Esatto. Faccio due semplici esempi: a Cospito venne negata la possibilità di tenere nella propria cella le fotografie dei propri genitori defunti prima che il sindaco del luogo dove risiedevano quei suoi genitori avesse riconosciuto le foto. C'è in questo divieto una qualche ragione di sicurezza? Se non c'è, quella misura è una misura da carcere duro totalmente illegale. Non richiesta dal 41 bis. Imposta illegalmente.

Alla brigatista rossa Desdemona Lioce, da un giorno all'altro fu dimezzata la dotazione di quaderni sui quali lei scriveva. C'è la necessità di recidere i legami tra lei e l'organizzazione criminale d'appartenenza, nel sottrarre metà della carta di cui dispone? Ovviamente no, nessuna relazione tra le due cose. Dunque il carcere di 41 bis, in una gran parte di casi e per un ampio ventaglio di misure, si traduce quotidianamente in un carcere duro che viola la legge istitutiva del regime di 41bis.

Servirebbe un intervento sull'applicazione del 41bis, e non la sua abolizione?

Sicuramente è necessario questo. Poi qualcuno, penso a Gerardo Colombo (ex magistrato che ha partecipato a inchieste come quelle sulla loggia P2 e su Mani pulite, ndr), arriva a dichiarare anticostituzionale quel regime. La Corte costituzionale invece non l'ha dichiarato complessivamente anticostituzionale. Ma quello che mi preme è soprattutto contestare quel regime per come viene quotidianamente applicato a circa 750 persone.

Un'altra parte del dibattito sul carcere in Italia riguarda l'ergastolo ostativo, cioè il divieto di accedere a benefici penitenziari e misure come la libertà condizionale. La Corte costituzionale l'ha dichiarato incostituzionale, ma il governo Meloni ha persino accennato alla possibilità di cambiare la Costituzione per tutelarlo. Cosa ne pensa?

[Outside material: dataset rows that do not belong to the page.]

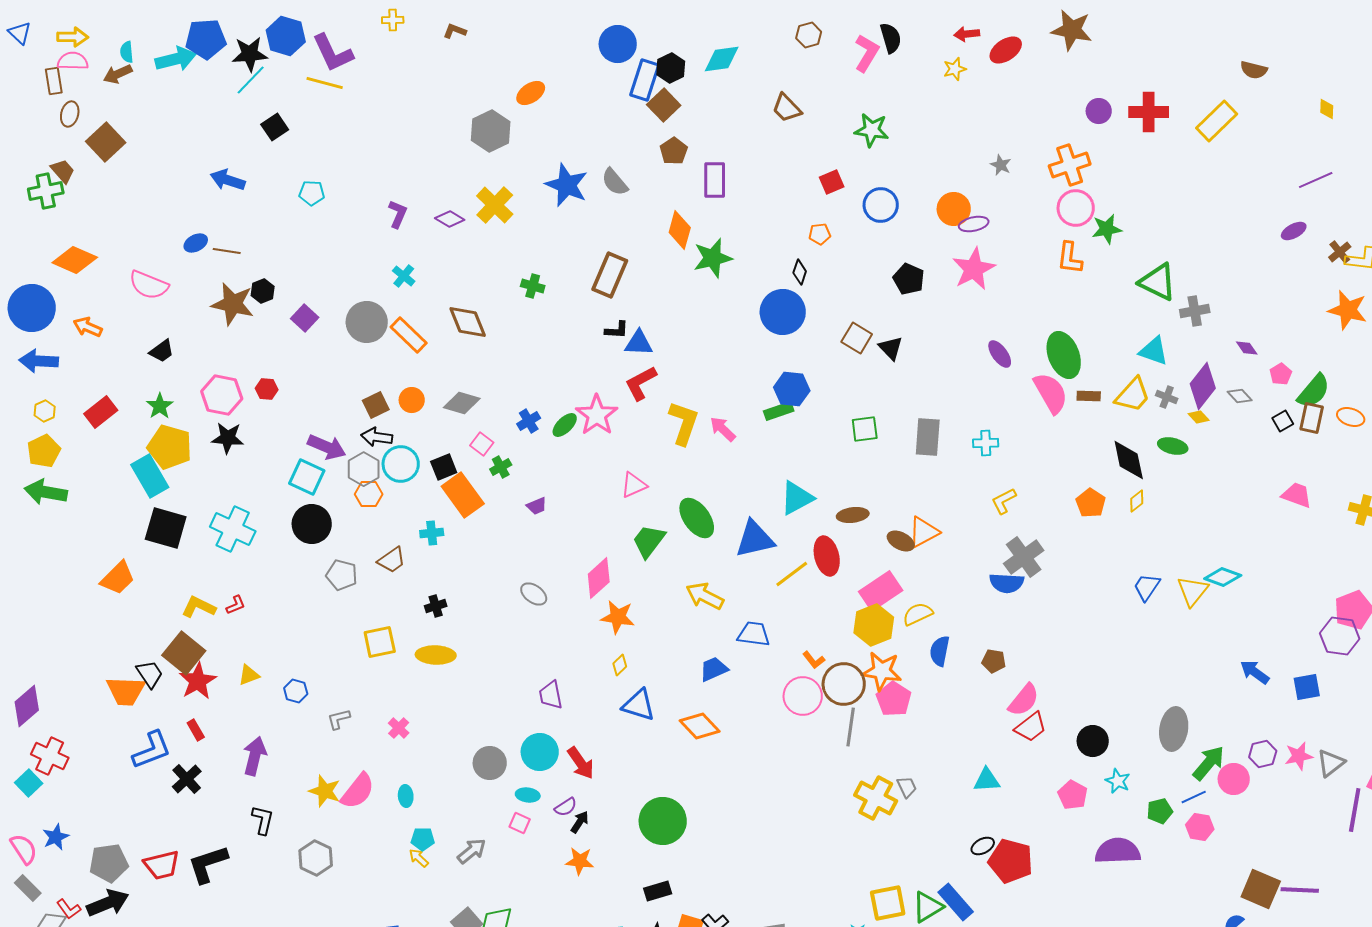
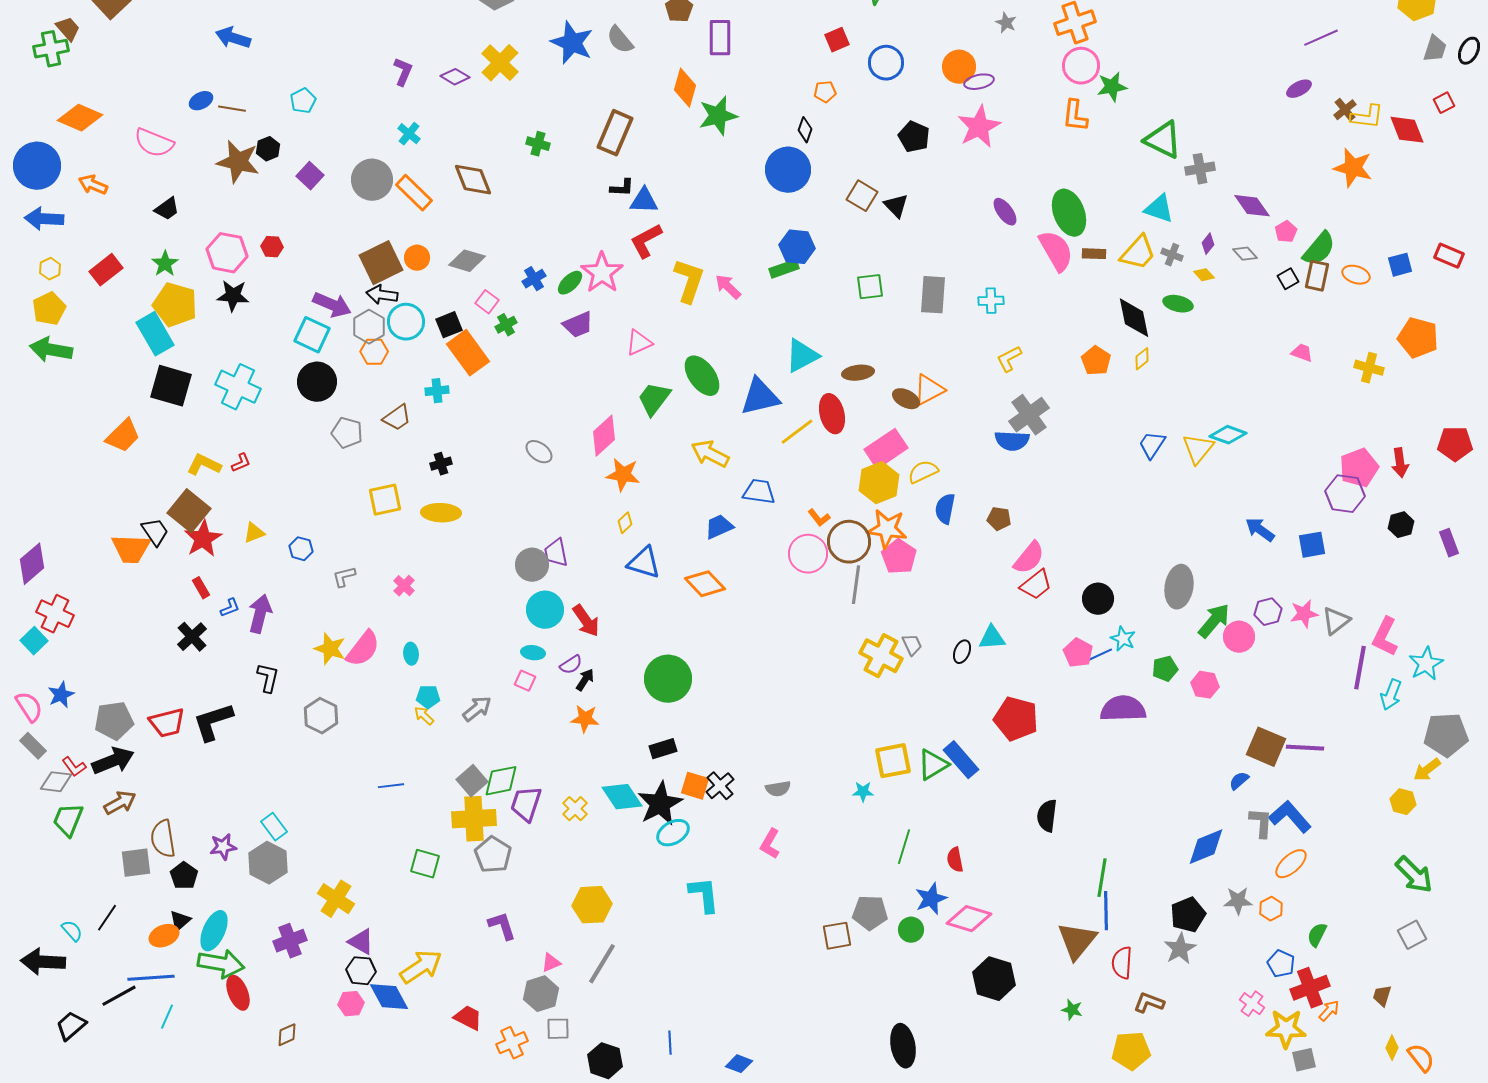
cyan pentagon: (312, 193) -> (303, 101), moved, turned -30
purple diamond: (1247, 348) -> (1252, 206), size x1.6
purple diamond: (1203, 386) -> (1208, 244), size x0.5
brown square: (376, 405) -> (381, 263), size x1.6
pink trapezoid: (1297, 495) -> (1302, 353), size x0.7
purple trapezoid: (537, 506) -> (578, 325), moved, size x1.5
blue L-shape: (152, 750) -> (230, 608), moved, size x0.5
gray circle: (490, 763) -> (532, 565), moved
blue line: (1194, 797) -> (1100, 655), moved
black ellipse: (983, 846) -> (962, 652), moved, turned -40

Mi sembra un ragionamento molto bizzarro, quello di voler cambiare la costituzione per adattarla a una norma. Peraltro il governo è già intervenuto pochi mesi fa, perché spinto proprio dalla sentenza della Corte costituzionale sulla misura dell'ostatività, con una modifica che l'ha trasformata in peggio.

La misura è stata inserita nel decreto Rave. In che modo ha peggiorato l'ergastolo ostativo?

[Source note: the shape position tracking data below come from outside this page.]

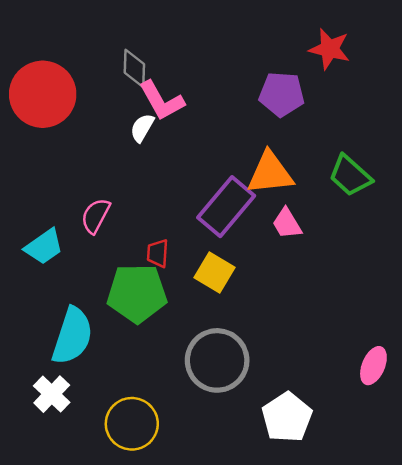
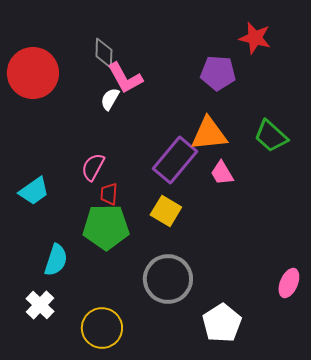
pink semicircle: (96, 216) -> (93, 167), moved
red trapezoid: (158, 253) -> (109, 194), moved
cyan semicircle: (72, 336) -> (56, 260), size x0.7

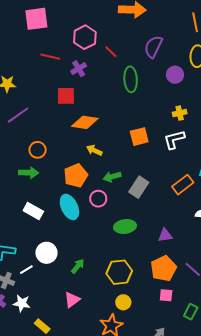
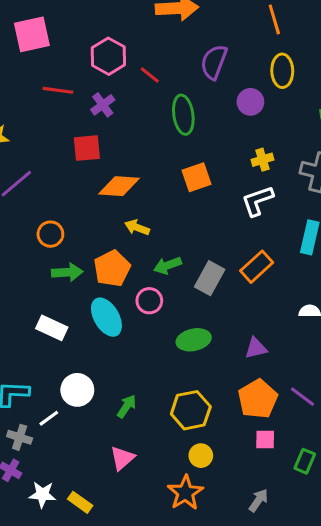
orange square: (139, 137) -> (197, 177), moved
green arrow: (29, 173) -> (67, 272), moved
orange rectangle: (183, 185) -> (257, 267), moved
white star: (22, 303) -> (42, 494), moved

L'ha reso ancora più pesante e oppressivo. Ha reso ancora più difficile la possibilità per il condannato di poter accedere ai benefici e alla libertà condizionale dopo 30 anni di detenzione. Lo ritengo un provvedimento squisitamente reazionario, ostile alla lettera e allo spirito del dettato costituzionale, in particolare dell'articolo 27 comma 3 della Costituzione ("Le pene non possono consistere in trattamenti contrari al senso di umanità e devono tendere alla rieducazione del condannato", ndr). Perché non si deve dimenticare: la categoria di ostatività si fonda su un principio profondamente incondizionatamente anticostituzionale.

Qual è questo principio?

L'ostatività si fonda in un'idea di irredimibilità del condannato. Non si prevede la possibilità di emancipazione dal crimine di cui si è reso responsabile. Significa una pena fissa, che immobilizza il condannato, lo impicca al suo reato. Quella persona è ridotta allo status di condannato, quella persona è il suo delitto. Tutto ciò è la negazione più sfrontata e oltraggiosa della Costituzione italiana.

Crede che adesso riprenderà la battaglia legale contro l'ergastolo ostativo, per arrivare a una nuova condanna della Corte costituzionale?

Sì, una importante battaglia dei prossimi anni dovrà essere questa. Mi auguro che un giudice sollevi nuovamente questa eccezione di costituzionalità, che la Corte costituzionali si pronunci, poi vedremo se il legislativo arriverà a provvedimenti di legge che rispettino, questa volta, l'indirizzo di tutela della Costituzione.